Assigned task: When the line with "SIGN UP FOR OUR NEWSLETTER" turns up below, begin repeating exactly, and carry on through the line with "hardwood floors and"; no pictures go into the copy.

(Dataset excerpts)
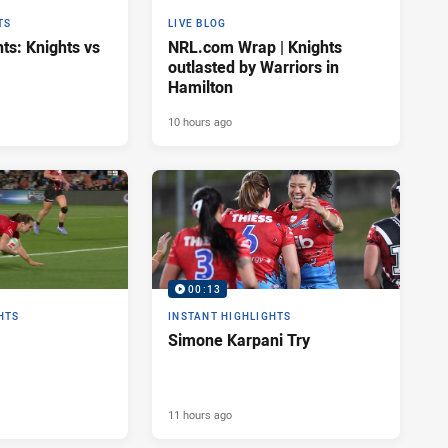
TS
LIVE BLOG
ts: Knights vs
NRL.com Wrap | Knights
outlasted by Warriors in
Hamilton
10 hours ago
00:13
HTS
INSTANT HIGHLIGHTS
Simone Karpani Try
11 hours ago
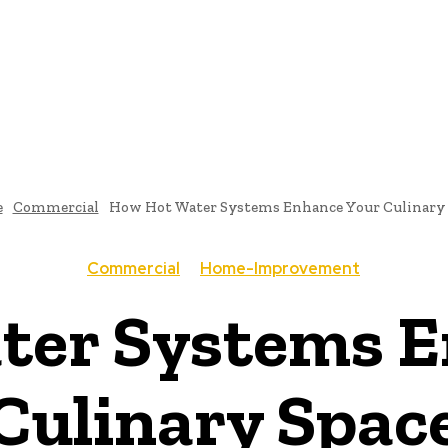
TECTURE
BATHROOM-DESIGNS
BEDROOM-DESIGNS
DINING-ROOM-DES
CONTACT US
e
Commercial
How Hot Water Systems Enhance Your Culinary 
Commercial
Home-Improvement
ter Systems E
Culinary Spac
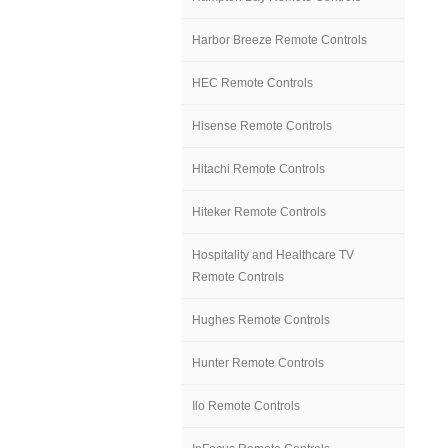
Harbor Breeze Remote Controls
HEC Remote Controls
Hisense Remote Controls
Hitachi Remote Controls
Hiteker Remote Controls
Hospitality and Healthcare TV
Remote Controls
Hughes Remote Controls
Hunter Remote Controls
Ilo Remote Controls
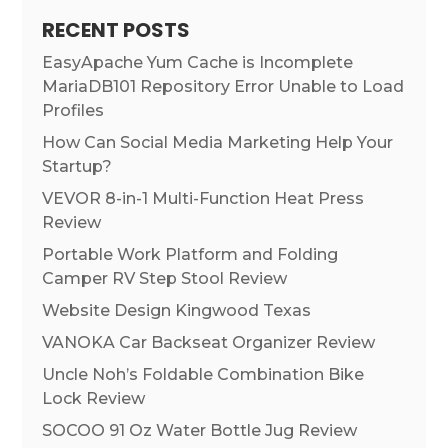
RECENT POSTS
EasyApache Yum Cache is Incomplete
MariaDB101 Repository Error Unable to Load
Profiles
How Can Social Media Marketing Help Your
Startup?
VEVOR 8-in-1 Multi-Function Heat Press
Review
Portable Work Platform and Folding
Camper RV Step Stool Review
Website Design Kingwood Texas
VANOKA Car Backseat Organizer Review
Uncle Noh’s Foldable Combination Bike
Lock Review
SOCOO 91 Oz Water Bottle Jug Review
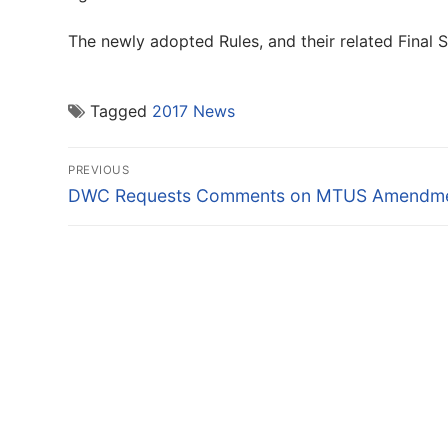
The newly adopted Rules, and their related Final
Tagged
2017 News
Post
PREVIOUS
navigation
Previous
DWC Requests Comments on MTUS Amendm
post:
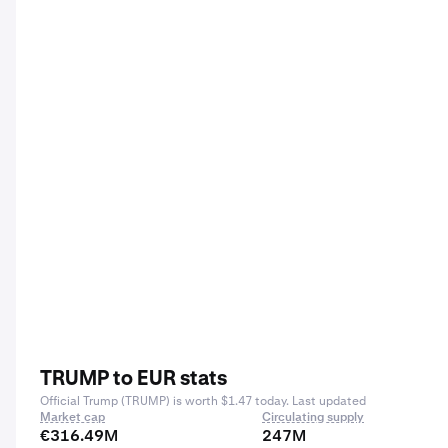
TRUMP to EUR stats
Official Trump (TRUMP) is worth $1.47 today. Last updated
Market cap
Circulating supply
€316.49M
247M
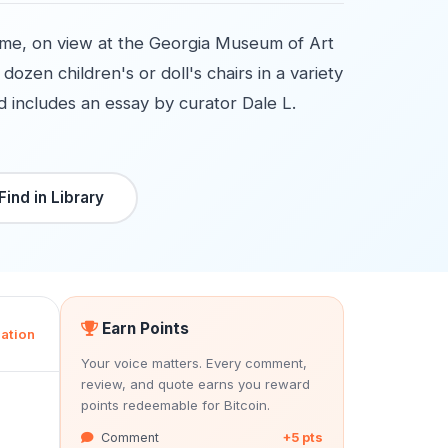
ame, on view at the Georgia Museum of Art
ozen children's or doll's chairs in a variety
and includes an essay by curator Dale L.
Find in Library
Earn Points
ation
Your voice matters. Every comment,
review, and quote earns you reward
points redeemable for Bitcoin.
Comment
+5 pts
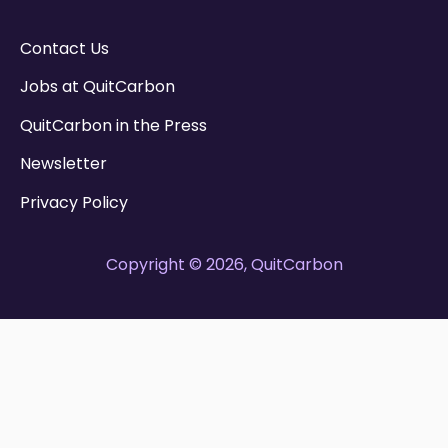
Contact Us
Jobs at QuitCarbon
QuitCarbon in the Press
Newsletter
Privacy Policy
Copyright © 2026, QuitCarbon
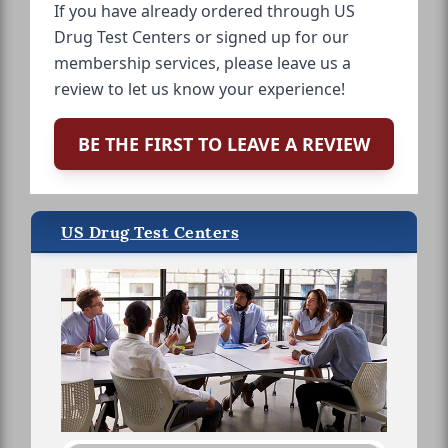
If you have already ordered through US
Drug Test Centers or signed up for our
membership services, please leave us a
review to let us know your experience!
BE THE FIRST TO LEAVE A REVIEW
US Drug Test Centers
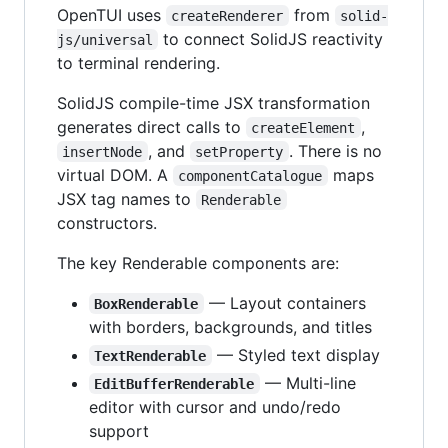
OpenTUI uses
from
createRenderer
solid-
to connect SolidJS reactivity
js/universal
to terminal rendering.
SolidJS compile-time JSX transformation
generates direct calls to
,
createElement
, and
. There is no
insertNode
setProperty
virtual DOM. A
maps
componentCatalogue
JSX tag names to
Renderable
constructors.
The key Renderable components are:
— Layout containers
BoxRenderable
with borders, backgrounds, and titles
— Styled text display
TextRenderable
— Multi-line
EditBufferRenderable
editor with cursor and undo/redo
support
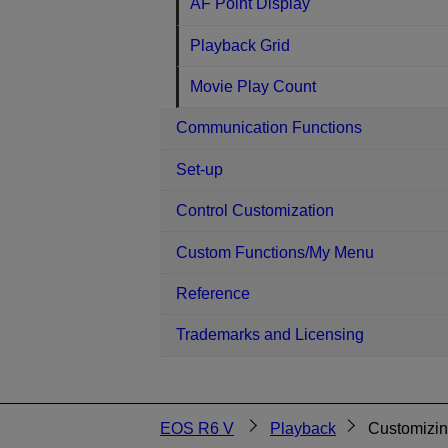
AF Point Display
Playback Grid
Movie Play Count
Communication Functions
Set-up
Control Customization
Custom Functions/My Menu
Reference
Trademarks and Licensing
EOS R6 V
Playback
Customizin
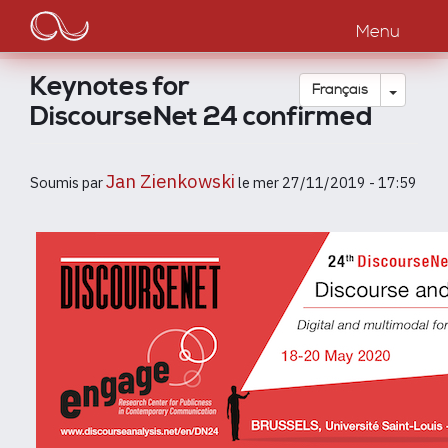
Main
Aller
au
Menu
navigation
contenu
principal
Keynotes for
Toggle
Français
DiscourseNet 24 confirmed
Jan Zienkowski
Soumis par
le
mer 27/11/2019 - 17:59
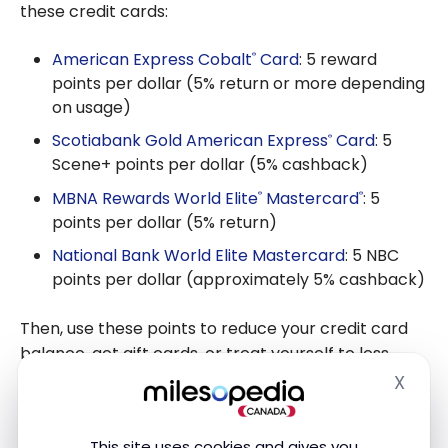
these credit cards:
American Express Cobalt
Card
: 5 reward
®
points per dollar (5% return or more depending
on usage)
Scotiabank Gold American Express
Card
: 5
®
Scene+ points per dollar (5% cashback)
MBNA Rewards World Elite
Mastercard
: 5
®
®
points per dollar (5% return)
National Bank World Elite Mastercard
: 5 NBC
points per dollar (approximately 5% cashback)
Then, use these points to reduce your credit card
balance, get gift cards, or treat yourself to less
expensive vacations. However, make sure to pay off
X
Hide
your credit card in full each month, otherwise, the
savings will disappear from your wallet.
This site uses cookies and gives you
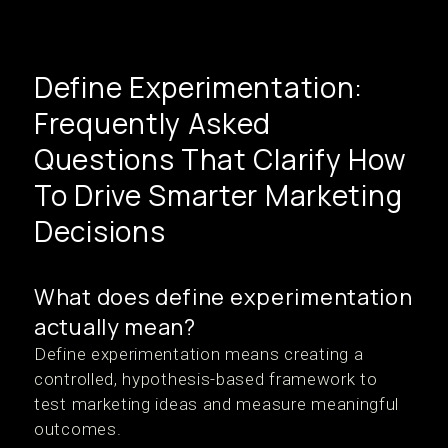
Define Experimentation:
Frequently Asked
Questions That Clarify How
To Drive Smarter Marketing
Decisions
What does define experimentation
actually mean?
Define experimentation means creating a
controlled, hypothesis-based framework to
test marketing ideas and measure meaningful
outcomes.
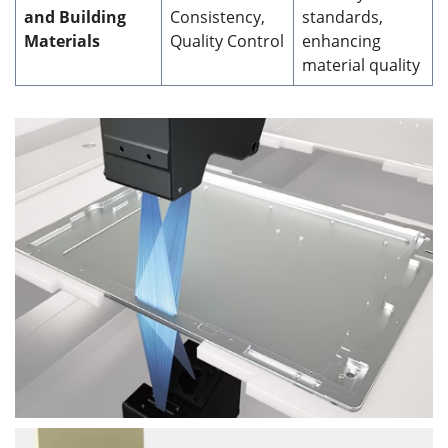
and Building
Consistency,
standards,
Materials
Quality Control
enhancing
material quality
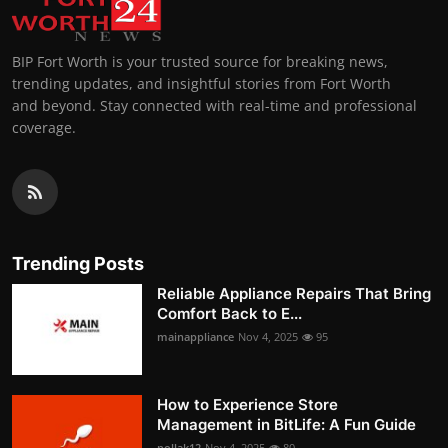
BIP Fort Worth is your trusted source for breaking news,
trending updates, and insightful stories from Fort Worth
and beyond. Stay connected with real-time and professional
coverage.
Trending Posts
Reliable Appliance Repairs That Bring
Comfort Back to E...
mainappliance
Nov 4, 2025
95
How to Experience Store
Management in BitLife: A Fun Guide
pollak12
Nov 4, 2025
80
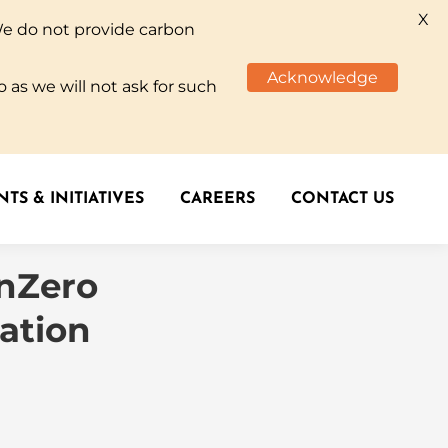
X
We do not provide carbon
TS & INITIATIVES
CAREERS
CONTACT US
Acknowledge
 as we will not ask for such
TS & INITIATIVES
CAREERS
CONTACT US
enZero
ation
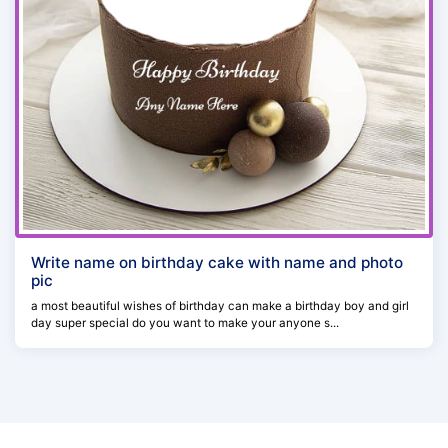
Write name on birthday cake with name and photo
pic
a most beautiful wishes of birthday can make a birthday boy and girl
day super special do you want to make your anyone s...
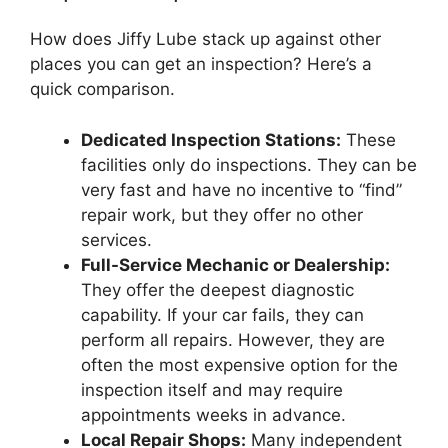
How does Jiffy Lube stack up against other
places you can get an inspection? Here’s a
quick comparison.
Dedicated Inspection Stations:
These
facilities only do inspections. They can be
very fast and have no incentive to “find”
repair work, but they offer no other
services.
Full-Service Mechanic or Dealership:
They offer the deepest diagnostic
capability. If your car fails, they can
perform all repairs. However, they are
often the most expensive option for the
inspection itself and may require
appointments weeks in advance.
Local Repair Shops:
Many independent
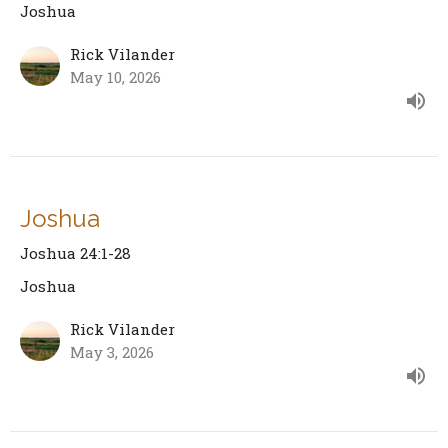
Joshua
Rick Vilander
May 10, 2026
Joshua
Joshua 24:1-28
Joshua
Rick Vilander
May 3, 2026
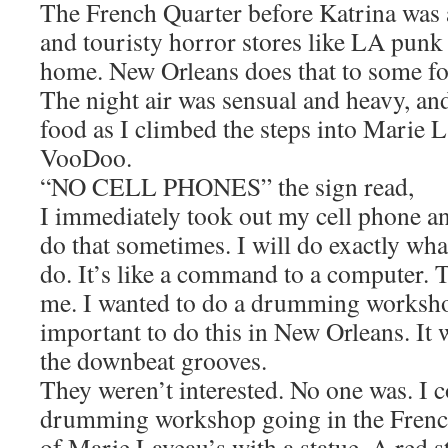
The French Quarter before Katrina was 
and touristy horror stores like LA punk 
home. New Orleans does that to some fo
The night air was sensual and heavy, an
food as I climbed the steps into Marie 
VooDoo.
“NO CELL PHONES” the sign read,
I immediately took out my cell phone a
do that sometimes. I will do exactly wh
do. It’s like a command to a computer. T
me. I wanted to do a drumming workshop
important to do this in New Orleans. I
the downbeat grooves.
They weren’t interested. No one was. I c
drumming workshop going in the French
of Marie Laveau’s with a statue. A red s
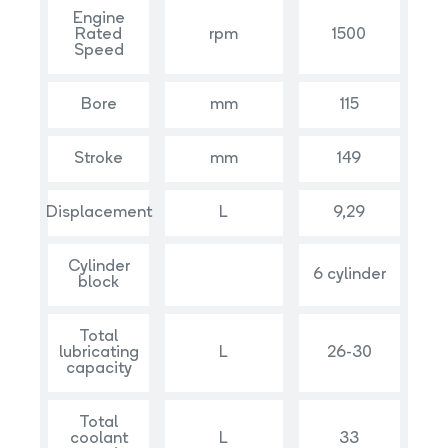
Engine
Rated
rpm
1500
Speed
Bore
mm
115
Stroke
mm
149
Displacement
L
9,29
Cylinder
6 cylinder
block
Total
lubricating
L
26-30
capacity
Total
coolant
L
33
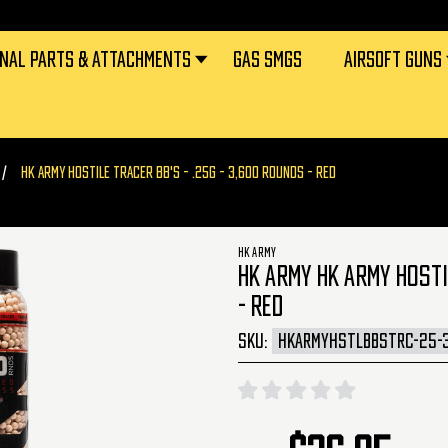
RNAL PARTS & ATTACHMENTS
GAS SMGS
AIRSOFT GUNS
HK ARMY HOSTILE TRACER BB'S - .25G - 3,600 ROUNDS - RED
HK ARMY
HK ARMY HK ARMY HOSTI
- RED
SKU:
HKARMYHSTLBBSTRC-25-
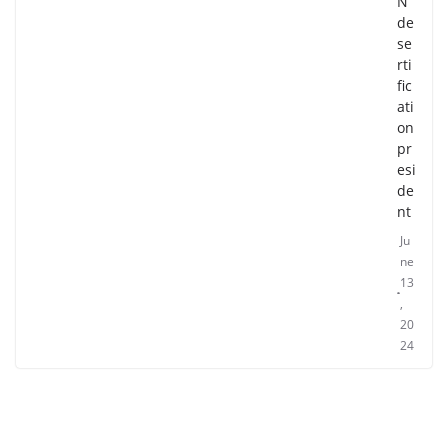
N
de
se
rti
fic
ati
on
pr
esi
de
nt
Ju
ne
13
,
20
24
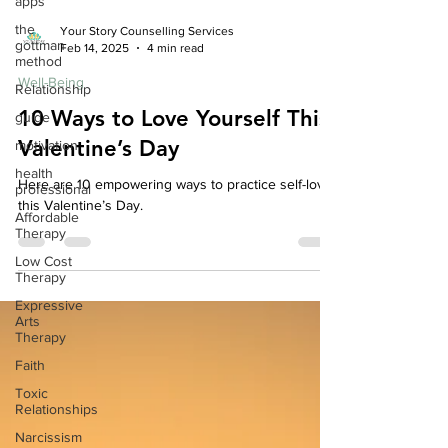
apps
the
gottman
method
Your Story Counselling Services
Feb 14, 2025
4 min read
Relationship
Well-Being
guide
10 Ways to Love Yourself This
motivation
health
Valentine’s Day
professional
Here are 10 empowering ways to practice self-love
Affordable
Therapy
this Valentine’s Day.
Low Cost
Therapy
Expressive
Arts
Therapy
Faith
Toxic
Relationships
Narcissism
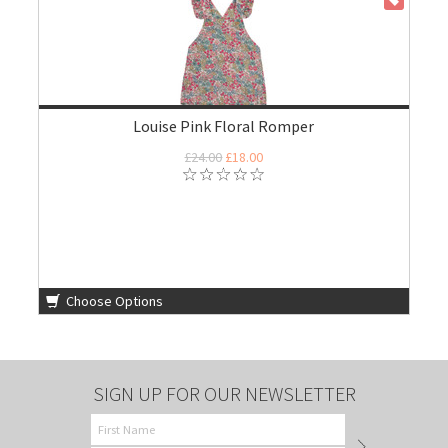
ON SALE
Louise Pink Floral Romper
£24.00
£18.00
Choose Options
SIGN UP FOR OUR NEWSLETTER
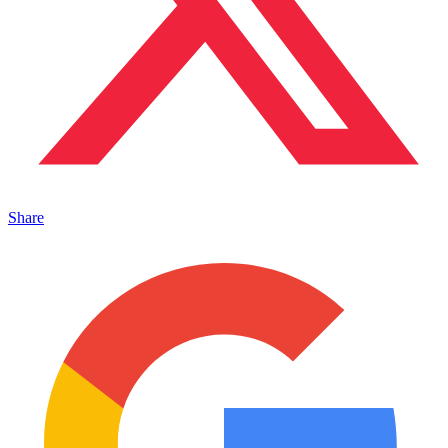
Share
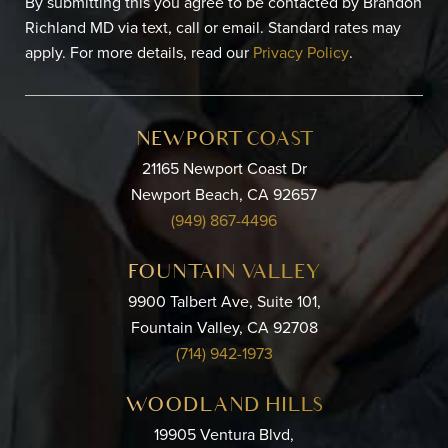
By submitting this you agree to be contacted by Brandon
Richland MD via text, call or email. Standard rates may
apply. For more details, read our
Privacy Policy
.
NEWPORT COAST
21165 Newport Coast Dr
Newport Beach, CA 92657
(949) 867-4496
FOUNTAIN VALLEY
9900 Talbert Ave, Suite 101,
Fountain Valley, CA 92708
(714) 942-1973
WOODLAND HILLS
19905 Ventura Blvd,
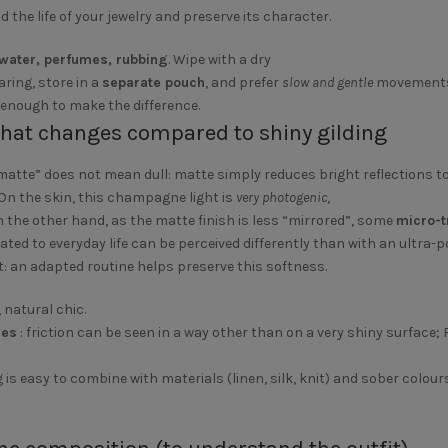
nd the life of your jewelry and preserve its character.
water, perfumes, rubbing
. Wipe with a dry
aring, store in a
separate pouch
, and prefer
slow and gentle
movements
 enough to make the difference.
what changes compared to shiny gilding
“matte” does not mean dull: matte simply reduces bright reflections t
 On the skin, this champagne light is
very photogenic
,
n the other hand, as the matte finish is less “mirrored”, some
micro-t
lated to everyday life can be perceived differently than with an ultra-po
: an adapted routine helps preserve this softness.
, natural chic.
ces
: friction can be seen in a way other than on a very shiny surface; 
g is easy to combine with materials (linen, silk, knit) and sober colour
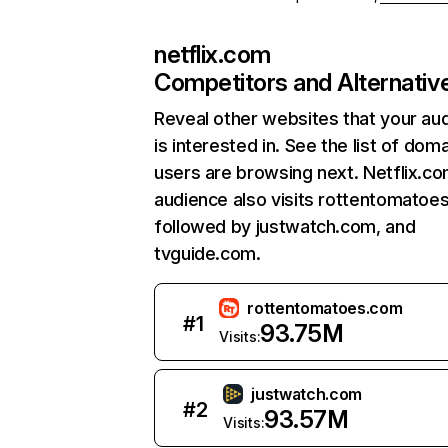
netflix.com
Competitors and Alternativ
Reveal other websites that your au
is interested in. See the list of dom
users are browsing next. Netflix.c
audience also visits rottentomatoe
followed by justwatch.com, and
tvguide.com.
rottentomatoes.com
#
1
93.75M
Visits:
justwatch.com
#
2
93.57M
Visits:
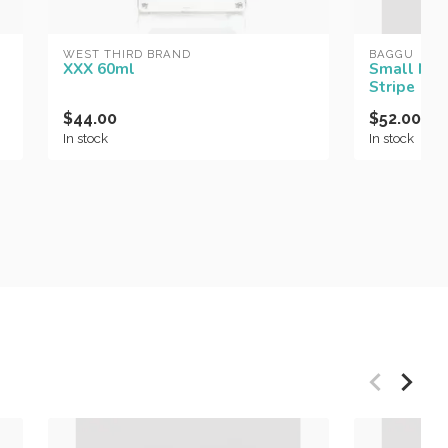
WEST THIRD BRAND
BAGGU
XXX 60ml
Small Nyl
Stripe
$44.00
$52.00
In stock
In stock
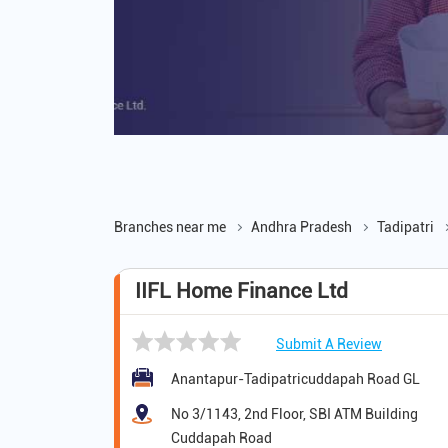
Branches near me
Andhra Pradesh
Tadipatri
IIFL Home Finance Ltd
Submit A Review
Anantapur-Tadipatricuddapah Road GL
No 3/1143, 2nd Floor, SBI ATM Building
Cuddapah Road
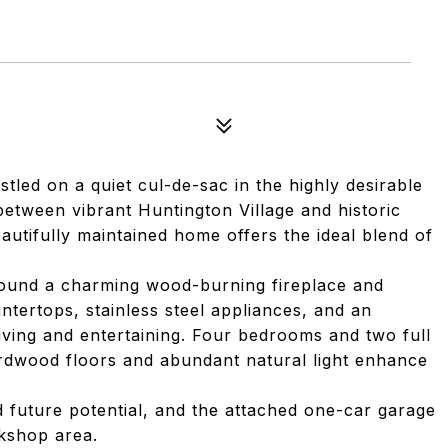
tled on a quiet cul-de-sac in the highly desirable
between vibrant Huntington Village and historic
eautifully maintained home offers the ideal blend of
round a charming wood-burning fireplace and
ntertops, stainless steel appliances, and an
living and entertaining. Four bedrooms and two full
hardwood floors and abundant natural light enhance
d future potential, and the attached one-car garage
kshop area.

Written answer:
SIGN UP FOR OUR NEWSLETTER
Share
By submitting this you agree to be contacted by Brandon
Richland MD via text, call or email. Standard rates may
apply. For more details, read our
Privacy Policy
.
NEWPORT COAST
21165 Newport Coast Dr
Newport Beach, CA 92657
(949) 867-4496
FOUNTAIN VALLEY
9900 Talbert Ave, Suite 101,
Fountain Valley, CA 92708
(714) 942-1973
WOODLAND HILLS
19905 Ventura Blvd,
nd the life of your jewelry and preserve its character.
water, perfumes, rubbing
. Wipe with a dry
aring, store in a
separate pouch
, and prefer
slow and gentle
movements
 enough to make the difference.
what changes compared to shiny gilding
“matte” does not mean dull: matte simply reduces bright reflections t
 On the skin, this champagne light is
very photogenic
,
n the other hand, as the matte finish is less “mirrored”, some
micro-t
lated to everyday life can be perceived differently than with an ultra-po
: an adapted routine helps preserve this softness.
, natural chic.
ces
: friction can be seen in a way other than on a very shiny surface; 
g is easy to combine with materials (linen, silk, knit) and sober colour
netflix.com
Competitors and Alternativ
Reveal other websites that your au
is interested in. See the list of dom
users are browsing next. Netflix.c
audience also visits rottentomatoe
followed by justwatch.com, and
tvguide.com.
rottentomatoes.com
#
1
93.75M
Visits:
justwatch.com
#
2
93.57M
Visits:
WEST THIRD BRAND
BAGGU
XXX 60ml
Small Nyl
Stripe
$44.00
$52.00
In stock
In stock
Branches near me
Andhra Pradesh
Tadipatri
IIFL Home Finance Ltd
Submit A Review
Anantapur-Tadipatricuddapah Road GL
No 3/1143, 2nd Floor, SBI ATM Building
Cuddapah Road
tled on a quiet cul-de-sac in the highly desirable
between vibrant Huntington Village and historic
eautifully maintained home offers the ideal blend of
round a charming wood-burning fireplace and
ntertops, stainless steel appliances, and an
living and entertaining. Four bedrooms and two full
hardwood floors and abundant natural light enhance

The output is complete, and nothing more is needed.